Employer credit checks: What you need to know

You probably already know you need to polish your resume, practice your interview skills, and create a list of positive references when you are looking for a new job. However, there’s something else that might impact your ability to get hired: your credit score.


Many employers conduct background checks on job candidates, including checking their credit reports. Yet they can’t see the same information that a lender or creditor can see when they pull your credit. There may also be state laws that govern what they can do with that information.

Here are some things you should know about employer credit checks.

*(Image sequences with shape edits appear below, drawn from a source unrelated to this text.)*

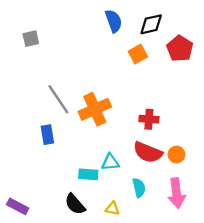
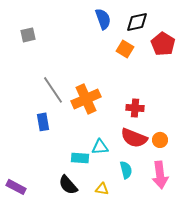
orange square: (138, 54) -> (125, 49), turned -30

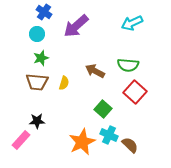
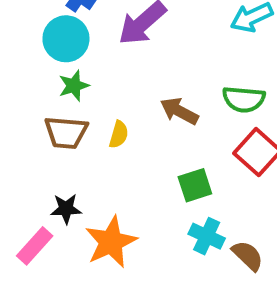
cyan circle: (37, 34) -> (66, 39), size x1.5
green square: (103, 109) -> (195, 185), turned 30
orange star: (82, 142) -> (111, 242), moved

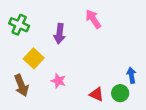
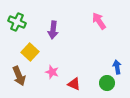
pink arrow: (93, 19) -> (99, 21), moved
red triangle: (97, 94) -> (74, 84), moved

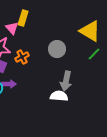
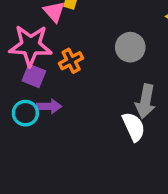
white semicircle: (59, 96) -> (134, 127), turned 60

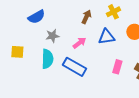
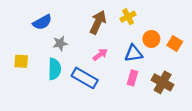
brown arrow: (86, 17) -> (98, 22), size x1.5
blue triangle: (106, 37) -> (134, 53), moved
pink arrow: (79, 43) -> (100, 55), moved

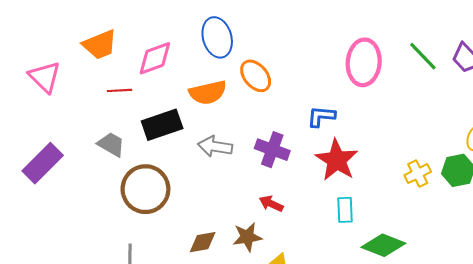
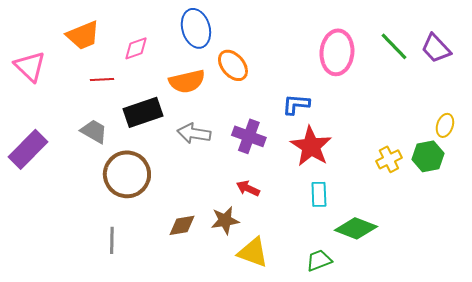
pink diamond: (155, 58) -> (136, 48), size x0.7

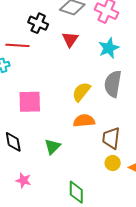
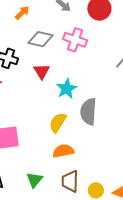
cyan star: (109, 48) -> (67, 89), moved
brown trapezoid: (111, 138) -> (70, 181), moved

Credit checks are most common in jobs requiring security clearances or sensitive job responsibilities such as access to money, consumer data, or confidential information. Certain employers may run credit checks on potential employees for one of the following reasons:


  • You might have difficulty managing your agreements responsibly if you have several late payments on your credit report.
  • You might be financially compromised if you use too much of your available credit or have too much debt.
  • Personal financial difficulties might indicate you aren’t a good fit for a job that involves managing money, like an accountant or chief financial officer.



Employer credit checks are illegal in some states. They can only be performed in certain circumstances. It may even be illegal for an employer to reject you based on information in your credit report, since some states limit employers’ ability to use credit reports for hiring decisions.


Additionally, some cities have enacted laws regarding employer credit checks. When a potential employer requests a credit check in the hiring process, you should check the employer’s state and local restrictions.

Legality of employer credit checks may also depend on the type of employer. Federal, state, and local government agencies aren’t always subject to the same rules as private employers.



A limited version of your credit report is seen by employers who check your credit. It can include personally identifiable information that verifies your identity like your name and Social Security number. Your birth date will not be included. It may also contain information about your loans and debts, including payment history and collections.


Your credit score is not visible to employers. While they receive your report, they don’t see your three-digit credit score number. Unlike hard inquiries resulting from credit applications, employer credit checks are considered soft inquiries and do not affect credit scores.



No matter where you or your new employer are located, there are certain rights you have regarding employment credit checks.


  • If an employer plans to check your credit, they must obtain your written consent.
  • Employers who plan to turn you down for a job based on information in your credit report must give you a “pre-adverse action notice” with a copy of the credit report they used.
  • The employer must give you a reasonable amount of time (generally three to five business days) to respond to the items in your credit report that are affecting your job application and dispute inaccurate information with the credit bureaus.
  • They must follow up on your job application rejection with a “post-adverse action notice.” It includes the name of the credit bureau, its contact information, and explain your right to get a copy of your report within 60 days.


Remember that in states where credit checks are fully legal, employers may be able to make them a condition of employment. However, you must still provide permission for the credit check to be conducted. A credit check can’t be run without your knowledge or consent.


Use a credit report monitoring service to know what’s on your credit report. In this way, you can stay on top of any changes to your credit report or scores, as well as possible suspicious activity.